- What needs to be done: Once you have counted the lines below that contain "chart", give that number and nothing else.

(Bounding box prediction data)
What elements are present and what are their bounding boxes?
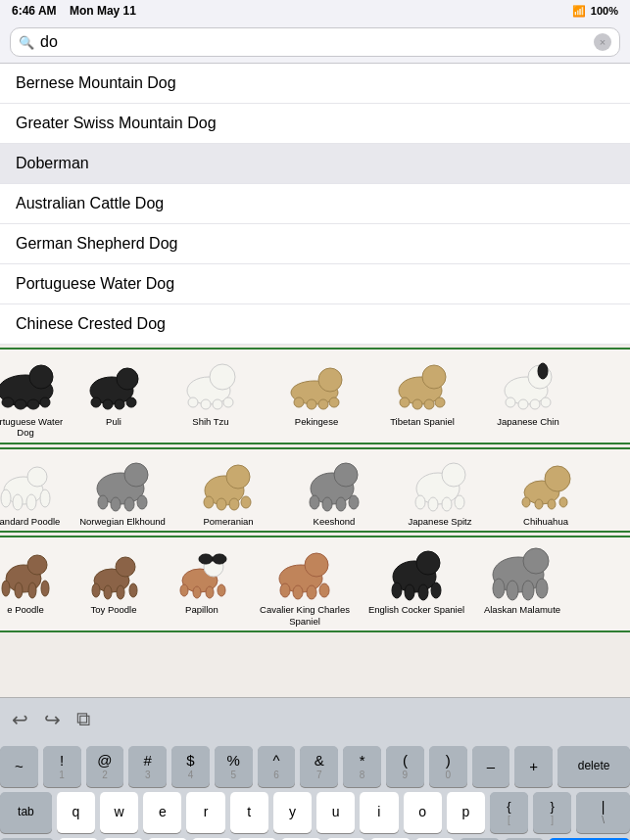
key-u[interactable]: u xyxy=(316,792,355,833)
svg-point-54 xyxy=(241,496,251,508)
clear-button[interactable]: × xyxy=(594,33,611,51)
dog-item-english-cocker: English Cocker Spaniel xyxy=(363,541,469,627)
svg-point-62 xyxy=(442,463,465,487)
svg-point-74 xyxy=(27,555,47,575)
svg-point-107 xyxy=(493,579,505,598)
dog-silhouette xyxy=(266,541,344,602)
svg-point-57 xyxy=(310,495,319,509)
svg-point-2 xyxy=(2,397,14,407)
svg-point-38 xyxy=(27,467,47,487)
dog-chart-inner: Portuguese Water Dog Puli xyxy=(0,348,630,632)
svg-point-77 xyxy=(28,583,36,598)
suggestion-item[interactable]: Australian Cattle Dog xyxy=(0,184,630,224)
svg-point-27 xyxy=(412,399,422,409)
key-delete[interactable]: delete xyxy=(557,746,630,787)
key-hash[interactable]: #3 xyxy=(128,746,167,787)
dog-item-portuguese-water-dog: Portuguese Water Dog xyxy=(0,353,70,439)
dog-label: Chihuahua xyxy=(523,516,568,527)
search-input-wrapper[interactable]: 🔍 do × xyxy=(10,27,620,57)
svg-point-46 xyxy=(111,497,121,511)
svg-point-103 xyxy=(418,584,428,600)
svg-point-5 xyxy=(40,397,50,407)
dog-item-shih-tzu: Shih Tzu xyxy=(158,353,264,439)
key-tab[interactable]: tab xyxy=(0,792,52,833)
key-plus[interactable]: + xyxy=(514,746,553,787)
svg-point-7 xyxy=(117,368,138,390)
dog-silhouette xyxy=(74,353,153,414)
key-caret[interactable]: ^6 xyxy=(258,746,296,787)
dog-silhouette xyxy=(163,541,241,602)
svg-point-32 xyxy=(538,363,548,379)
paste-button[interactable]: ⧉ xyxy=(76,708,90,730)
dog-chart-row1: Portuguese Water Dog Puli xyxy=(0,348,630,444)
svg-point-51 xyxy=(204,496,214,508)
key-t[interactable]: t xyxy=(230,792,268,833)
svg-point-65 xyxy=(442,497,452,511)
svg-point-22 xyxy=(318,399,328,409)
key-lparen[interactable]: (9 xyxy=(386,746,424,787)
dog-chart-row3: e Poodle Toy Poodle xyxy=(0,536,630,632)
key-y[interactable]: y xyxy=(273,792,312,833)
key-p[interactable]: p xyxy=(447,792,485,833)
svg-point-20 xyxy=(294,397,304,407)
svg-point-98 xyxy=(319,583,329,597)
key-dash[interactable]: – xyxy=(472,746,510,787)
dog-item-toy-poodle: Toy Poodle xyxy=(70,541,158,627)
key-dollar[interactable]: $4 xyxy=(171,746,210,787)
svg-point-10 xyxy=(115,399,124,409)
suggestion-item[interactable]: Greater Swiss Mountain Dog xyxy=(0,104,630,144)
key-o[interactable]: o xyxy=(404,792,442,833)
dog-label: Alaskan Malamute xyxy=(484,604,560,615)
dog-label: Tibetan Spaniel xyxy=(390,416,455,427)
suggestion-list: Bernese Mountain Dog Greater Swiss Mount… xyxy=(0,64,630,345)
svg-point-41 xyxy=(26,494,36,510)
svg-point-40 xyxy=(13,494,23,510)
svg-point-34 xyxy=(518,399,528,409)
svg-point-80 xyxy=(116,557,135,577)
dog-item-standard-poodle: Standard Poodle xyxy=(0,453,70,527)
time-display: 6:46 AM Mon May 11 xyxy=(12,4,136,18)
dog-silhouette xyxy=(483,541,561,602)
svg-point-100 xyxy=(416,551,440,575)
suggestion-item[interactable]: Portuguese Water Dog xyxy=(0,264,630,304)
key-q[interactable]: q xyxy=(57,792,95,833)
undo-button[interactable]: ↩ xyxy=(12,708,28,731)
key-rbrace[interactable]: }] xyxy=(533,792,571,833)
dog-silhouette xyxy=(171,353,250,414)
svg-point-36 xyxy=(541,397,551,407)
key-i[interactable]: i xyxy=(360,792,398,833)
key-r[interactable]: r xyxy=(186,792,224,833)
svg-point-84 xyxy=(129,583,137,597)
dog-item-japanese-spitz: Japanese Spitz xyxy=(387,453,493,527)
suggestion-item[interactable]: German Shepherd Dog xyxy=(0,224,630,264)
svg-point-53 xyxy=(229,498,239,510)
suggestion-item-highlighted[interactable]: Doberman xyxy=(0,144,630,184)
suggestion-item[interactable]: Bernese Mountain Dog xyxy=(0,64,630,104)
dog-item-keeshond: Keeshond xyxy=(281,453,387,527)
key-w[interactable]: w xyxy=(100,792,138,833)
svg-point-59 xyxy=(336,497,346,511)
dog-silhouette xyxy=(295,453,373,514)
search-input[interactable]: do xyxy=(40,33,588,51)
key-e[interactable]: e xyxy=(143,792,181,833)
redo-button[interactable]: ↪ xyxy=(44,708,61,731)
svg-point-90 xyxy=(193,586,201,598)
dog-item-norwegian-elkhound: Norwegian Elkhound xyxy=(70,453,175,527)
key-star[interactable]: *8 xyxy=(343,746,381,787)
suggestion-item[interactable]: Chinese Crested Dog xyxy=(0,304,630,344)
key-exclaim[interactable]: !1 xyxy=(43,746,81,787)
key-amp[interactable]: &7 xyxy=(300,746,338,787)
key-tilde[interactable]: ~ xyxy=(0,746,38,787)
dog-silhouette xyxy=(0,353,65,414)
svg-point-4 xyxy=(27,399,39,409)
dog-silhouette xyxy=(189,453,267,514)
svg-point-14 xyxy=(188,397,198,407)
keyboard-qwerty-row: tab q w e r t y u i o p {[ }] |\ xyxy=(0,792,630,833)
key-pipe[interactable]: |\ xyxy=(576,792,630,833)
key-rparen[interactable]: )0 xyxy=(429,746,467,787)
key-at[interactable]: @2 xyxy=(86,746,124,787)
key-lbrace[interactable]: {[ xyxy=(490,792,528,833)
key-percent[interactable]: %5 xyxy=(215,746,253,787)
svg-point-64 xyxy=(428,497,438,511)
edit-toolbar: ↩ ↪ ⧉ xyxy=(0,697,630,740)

- Output of the exercise: 3